The Wanniya-laeto operate within a radically different conceptual framework from that of the local administrators who wield power over Wanniyalaeto land and interests. For instance, the Wanniyalaeto do not entertain modern notions of real estate belonging to individuals, but believe that they and their ancestor-spirits belong to the forests of the Wanni which they inhabit and protect. Likewise, the concept of acreage is strange to them since they recognize only natural landmarks like hills, rivers, and villages.
As a consequence of such cultural differences, the Wanniyalaeto have been repeatedly swindled out of their ancestral heritage by contrary interests anxious to seize control over Wanniya-laeto lands and forest resources. Such encroachment and economic exploitation has noticeably accelerated in the post-Independence era.
Similarly, modern observers have typically been blind to the basic facts about indigenous culture. For instance, Wanniyalaeto social structure is a matrilineal exogamous clan organization based on female line of descent.2 In simple terms, the Wanniyalaeto are a forest people who trace their ancestry through their mother's line back to their mother-ancestor, the yaka-princess Kuveni.
This self-identification of the Wanniya-laeto differs radically from the definition of a 'Vedda' ('hunter') that was imposed upon them from outside with far-reaching social consequences. Hence, to colonial census-takers and other outsiders, a 'Vedda' was a primitive human-type of wild disheveled appearance, uncouth language and appearance, who resides in caves or wanders in the jungle, and who subsists by primitive means such as hunting with bow and arrows.
Thus, by these misleading criteria, the 'Veddas' (a term never used by the Wanniya-laeto themselves) were doomed to disappear in the course of time. Indeed, according to census records the Veddah population actually fell from 4,510 in 1921 to 2,361 in 1946 while since 1963 no separate count has been made, although a 1978 study identified six thousand Veddas in the Anuradhapura district alone. 3
This failure to recognize the Wanniya-laeto people's own criteria of self-identification, whether intentional or not, has effectively accelerated their disappearance as a distinct culture and denied them representation in the democratic decision-making process.

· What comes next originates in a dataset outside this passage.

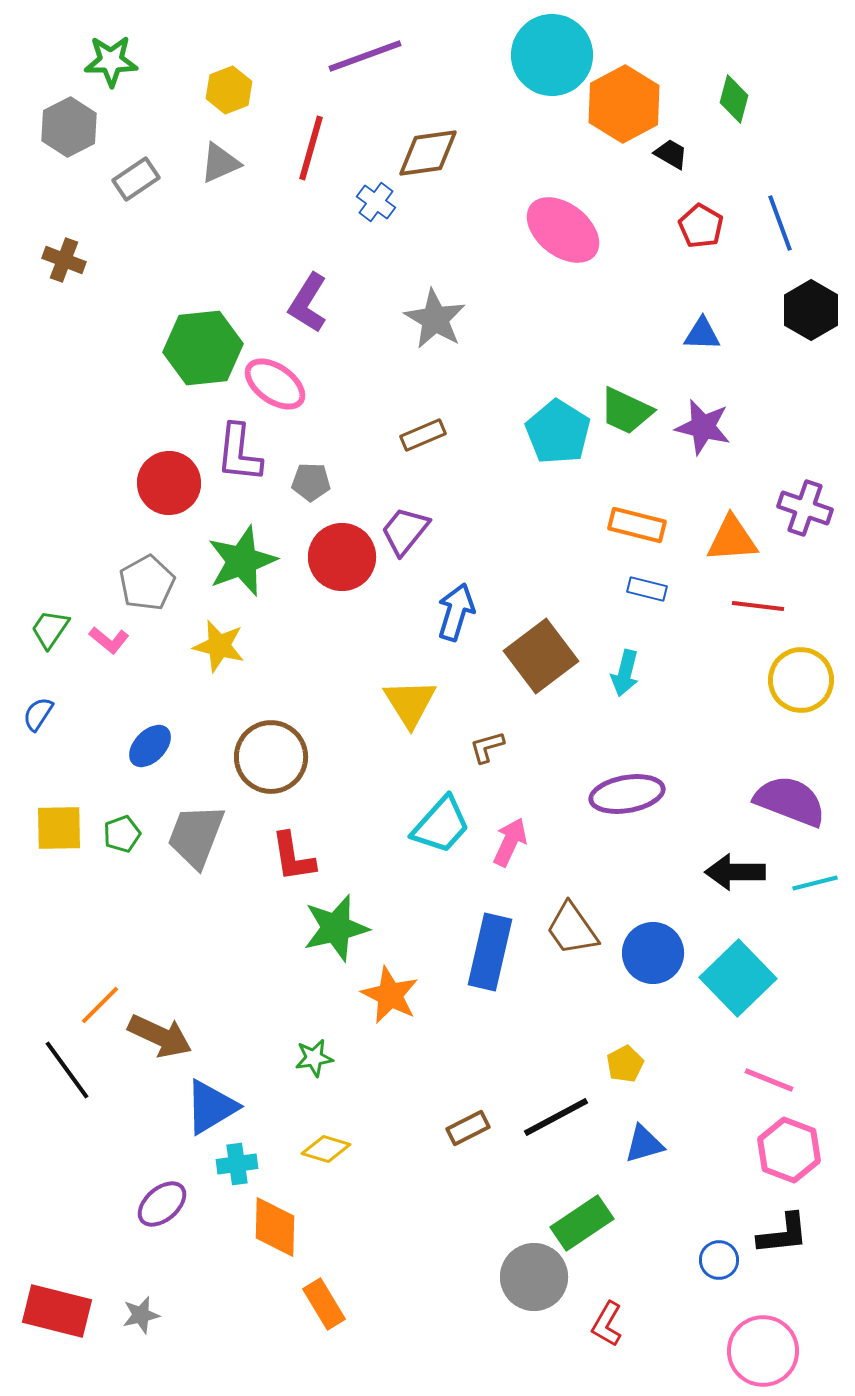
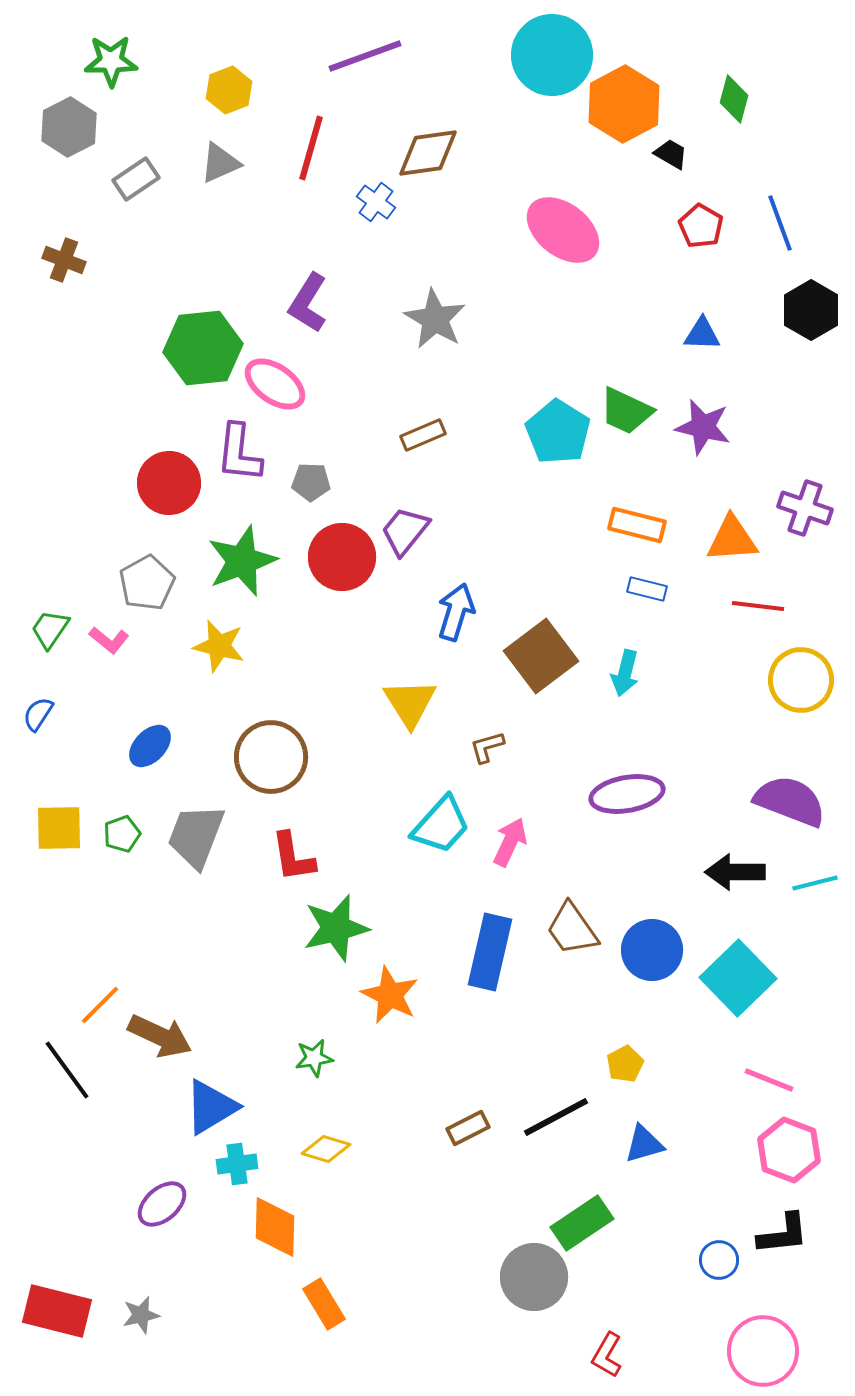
blue circle at (653, 953): moved 1 px left, 3 px up
red L-shape at (607, 1324): moved 31 px down
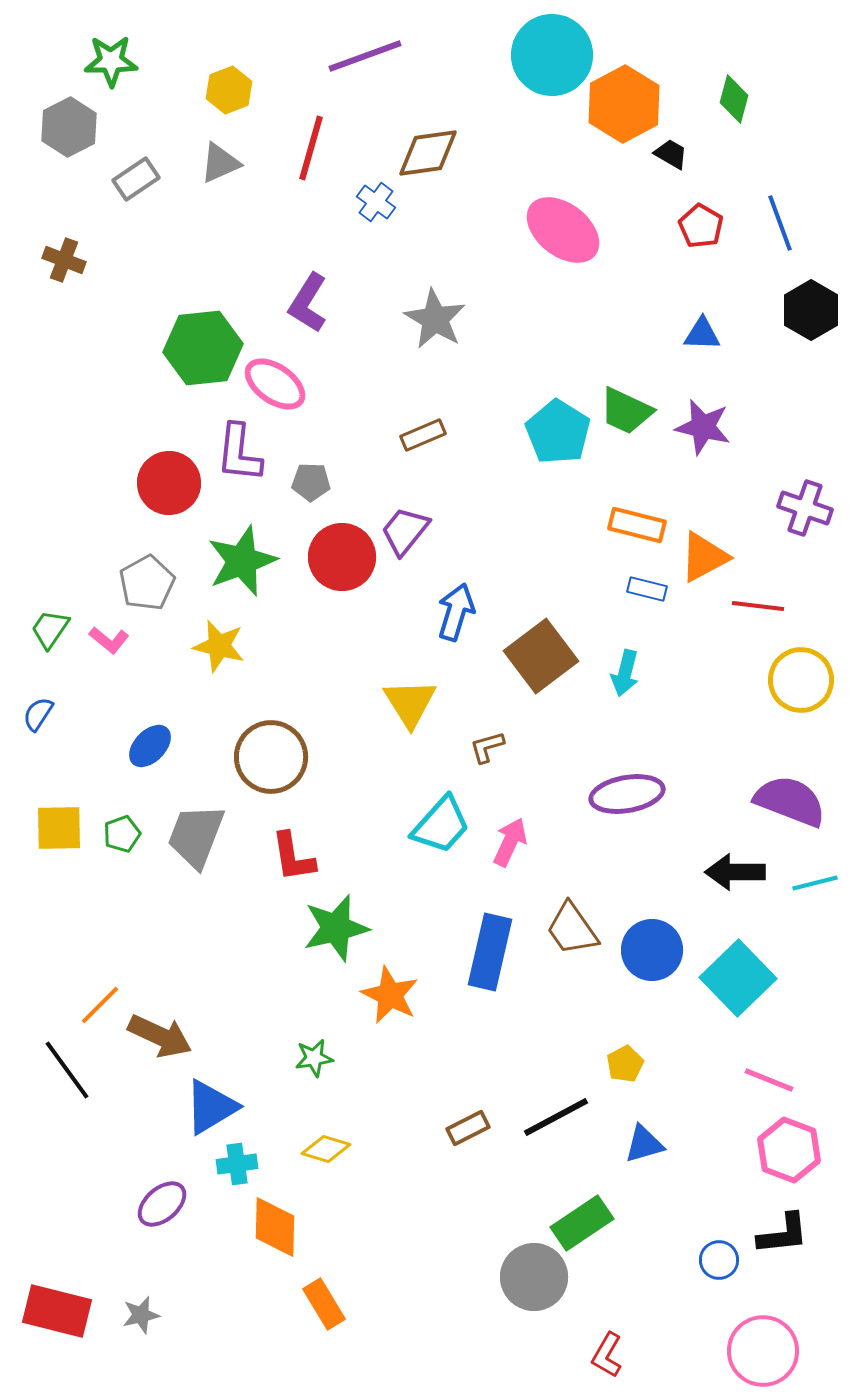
orange triangle at (732, 539): moved 28 px left, 18 px down; rotated 24 degrees counterclockwise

As a result of pervasive social discrimination directed against the Wanniya-laeto, many of their people have adopted a survival strategy that includes taking Sinhala or Tamil names for themselves and their children, adopting the prevalent language, diet, dress, and lifestyle patterns and becoming, nominally at least, Buddhist or Hindu converts. And yet, because their matrilineal ancestry goes unnoticed and unrecognized by the dominant patrilineal society at large, the Wanniya-laeto have been able to preserve their social cohesion and cultural self-identification even while immersed within the outward trappings of cultures very much unlike their own.